This repository contains code that was used to run the RHESSys ecohydrological model and complete a Morris global sensitivity analysis of model parameters, Bayesian DREAMzs calibration of model parameters, and multi-objective spatial optimization of Green Infrastructure that is robust to the uncertainty in model parameter values. The repository consists of the following directories, each with their own README file:
Contains code for a Morris sensitivity analysis of RHESSys model parameters.
This code was used for the manuscript:
Smith, J.D., L. Lin, J.D. Quinn, and L.E. Band. Guidance on evaluating parametric model uncertainty at decision-relevant scales. Hydrology and Earth System Sciences. https://doi.org/10.5194/hess-26-2519-2022.
Credit: The WRTDS_ModifiedFunctions.R were originally from USGS functions in the EGRET package. They are modified according to GitHub issue #251
Contains code for the generalized normal distribution (skew exponential power) used for the sensitiivty analysis, calibration, and optimization studies.
Credit: The likelihood.py script contains a modified version of the generalizedLikelihoodFunction function found within the spotpy repository’s likelihoods.py script from March 7th, 2018.

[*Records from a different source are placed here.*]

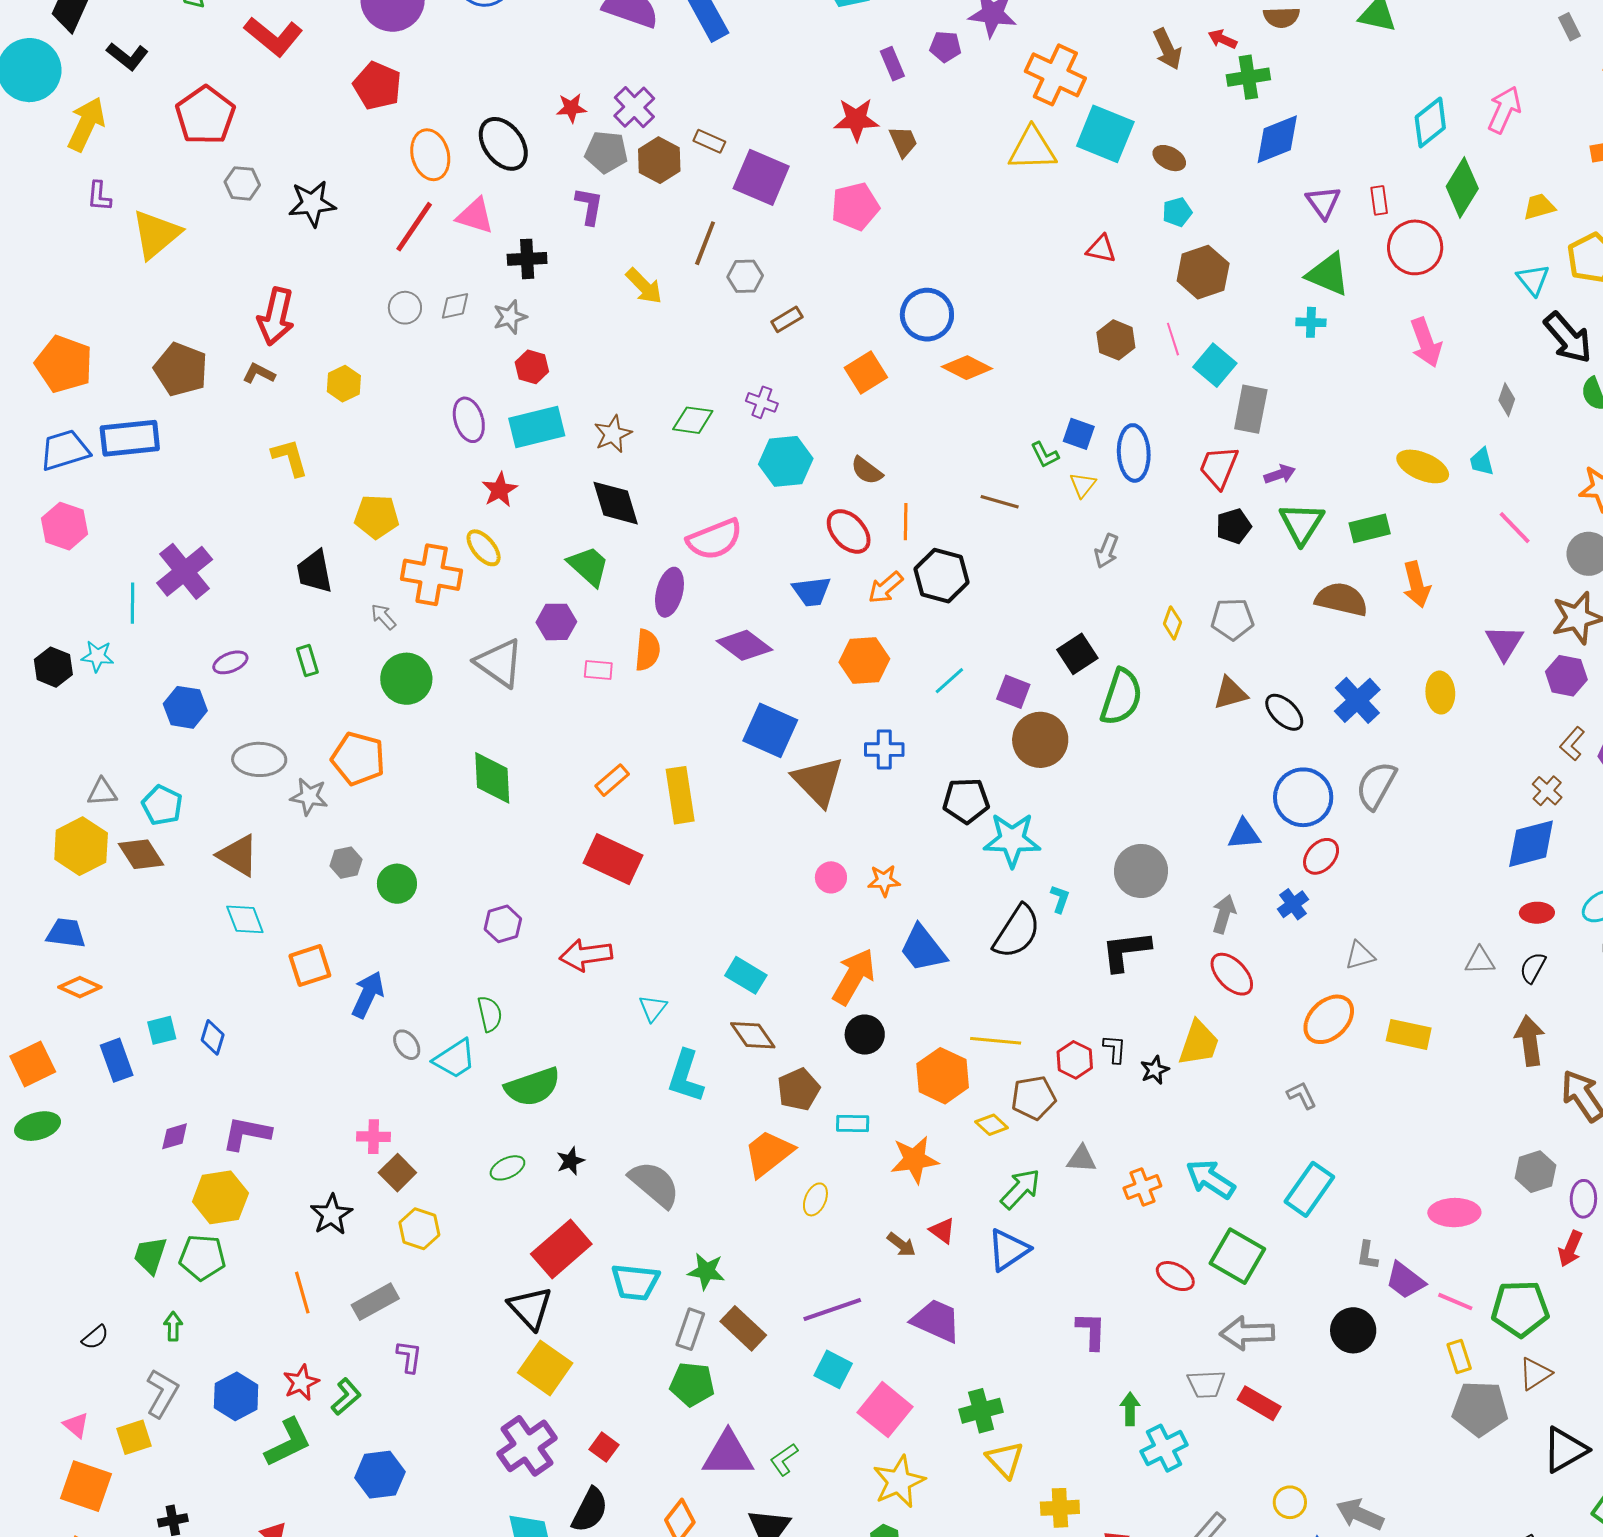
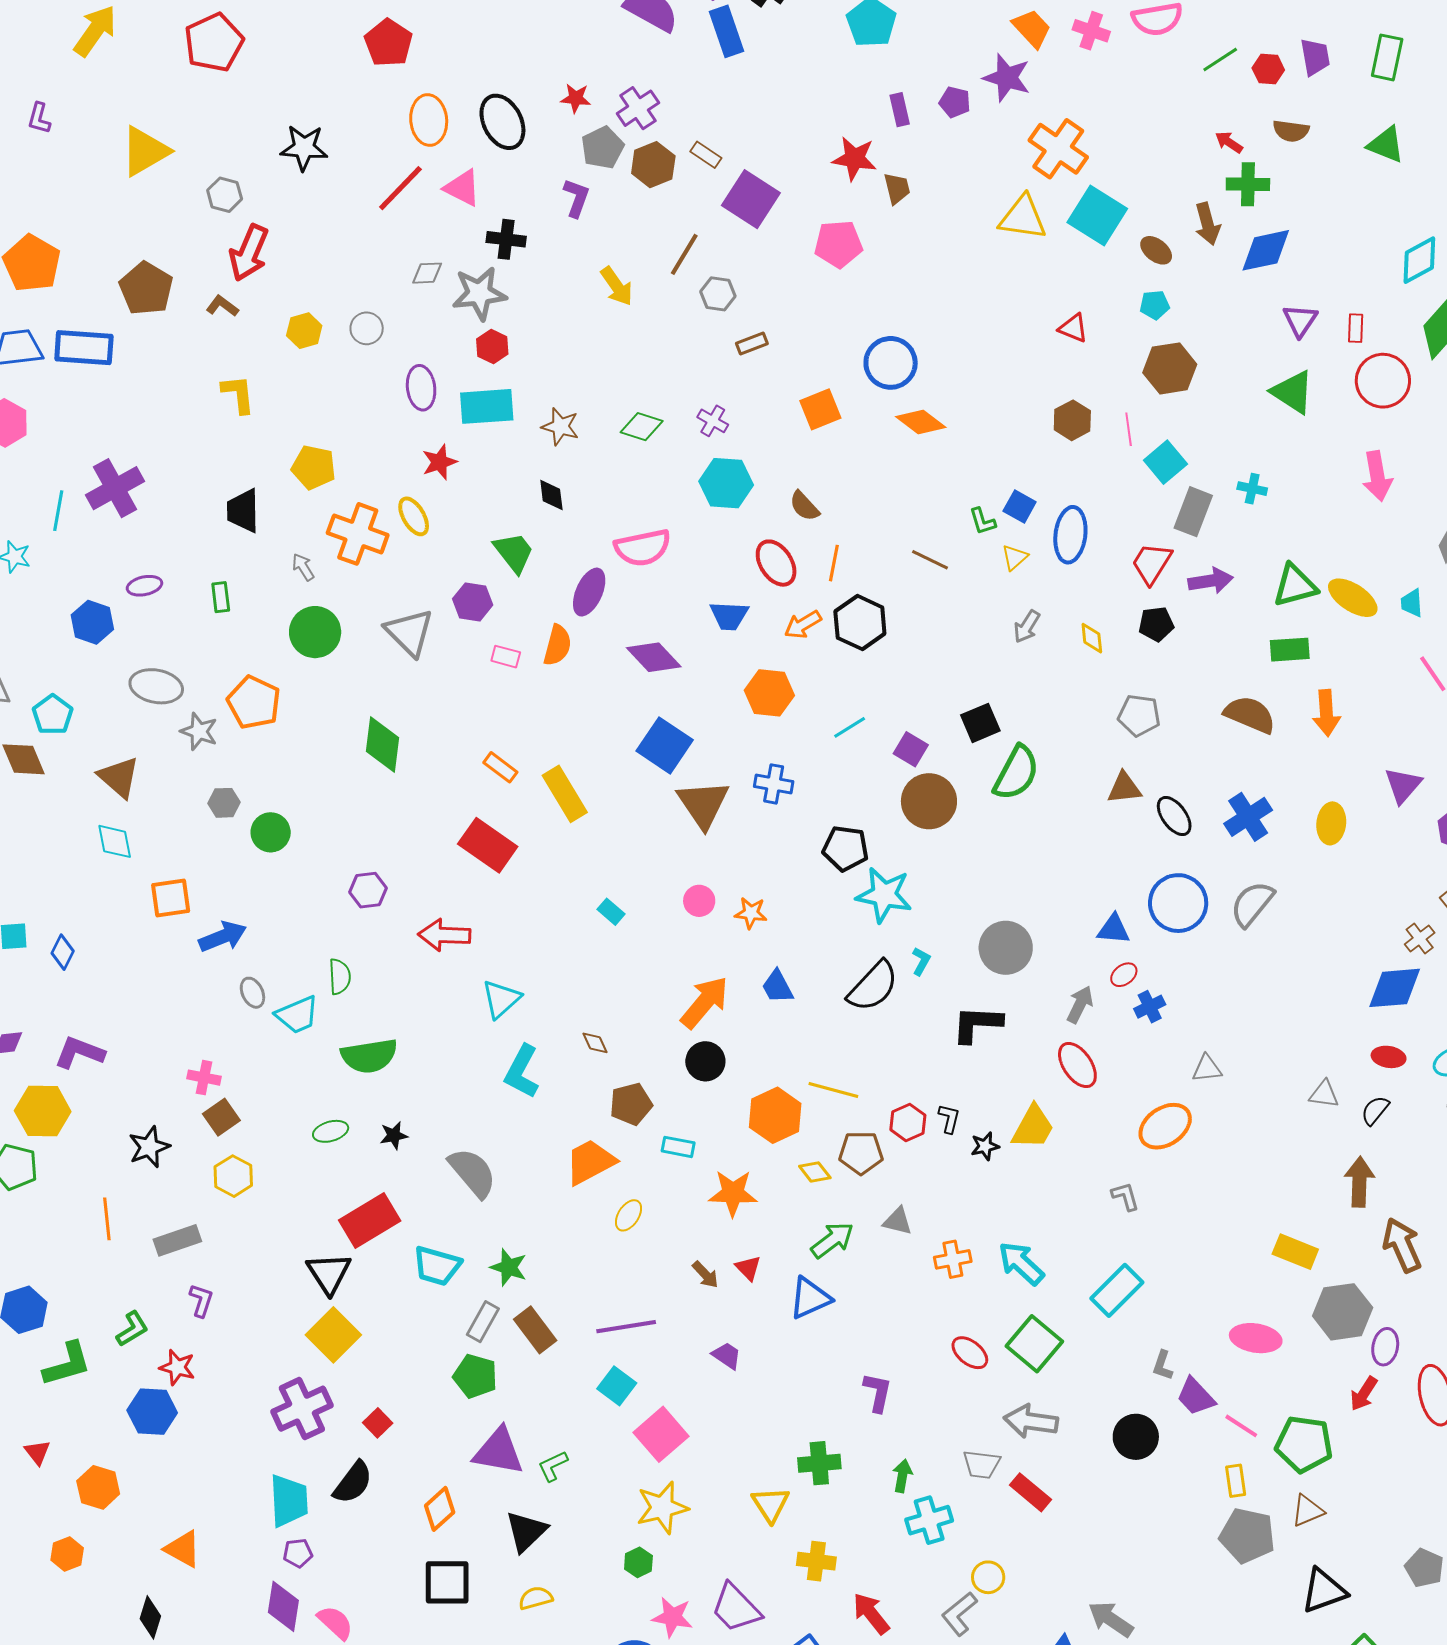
brown arrow: (1167, 49) -> (1207, 224), moved
gray pentagon: (606, 152) -> (603, 148), turned 30
gray hexagon: (242, 183) -> (225, 195), moved
purple L-shape: (99, 196) -> (39, 118), moved
gray circle: (405, 308) -> (367, 328), moved
gray star: (510, 317) -> (479, 293), size x1.6
cyan cross: (1311, 322) -> (1252, 489), moved
brown star: (613, 434) -> (560, 427), turned 30
purple arrow: (1280, 474) -> (1211, 581), size x1.4
black diamond: (616, 503) -> (551, 495), size x0.6
green triangle: (1302, 523) -> (1295, 586), moved, turned 33
yellow diamond: (1172, 623) -> (1092, 638), moved, turned -36
orange rectangle: (612, 780) -> (500, 767), turned 68
yellow rectangle: (680, 795) -> (565, 794), turned -32
red ellipse: (1321, 856) -> (1124, 975), moved, size x0.7
blue trapezoid: (923, 949) -> (777, 987), size x0.7
cyan rectangle: (746, 975) -> (611, 912), moved, size x0.7
blue arrow: (368, 995) -> (223, 937), turned 33
cyan triangle: (653, 1008) -> (501, 999), size x1.4
yellow rectangle: (1409, 1034) -> (1295, 1252), moved
brown diamond: (753, 1035) -> (595, 1043), size x0.6
gray hexagon: (1535, 1172) -> (1343, 1312), size x1.4
purple trapezoid: (936, 1321) -> (727, 1356), size x0.6
red star: (301, 1383) -> (177, 1367), moved, turned 30
green cross: (981, 1411) -> (819, 1463), moved
yellow circle: (1290, 1502) -> (988, 1577), moved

• Julianne Quinn modified this function to allow for unequally spaced samples, as is the case for water quality data in this study. Measurement error sections were commented out. The bias computation was corrected according to closed GitHub issue #245. The returned likelihood was negated for minimization.
• Jared Smith corrected the computation of residual errors according to closed GitHub issue #257, and added options to remove seasonality in residuals.
• Zachary Brodeur provided the generalized likelihood equations in R.
Contains code for running and interpreting DREAMzs Bayesian calibration of a RHESSys hydrological model using the BayesianTools R package. The calibrated model is used in the robust optimization study.
Contains code to obtain the maximum possible amount of green infrastructure that could be added to each patch (grid cell) within a RHESSys model. This is used to inform the decision variables and constraints in the optimization study.
Contains code for the multi-objective robust optimization of green infrastructure using the Borg multi-objective evolutionary algorithm.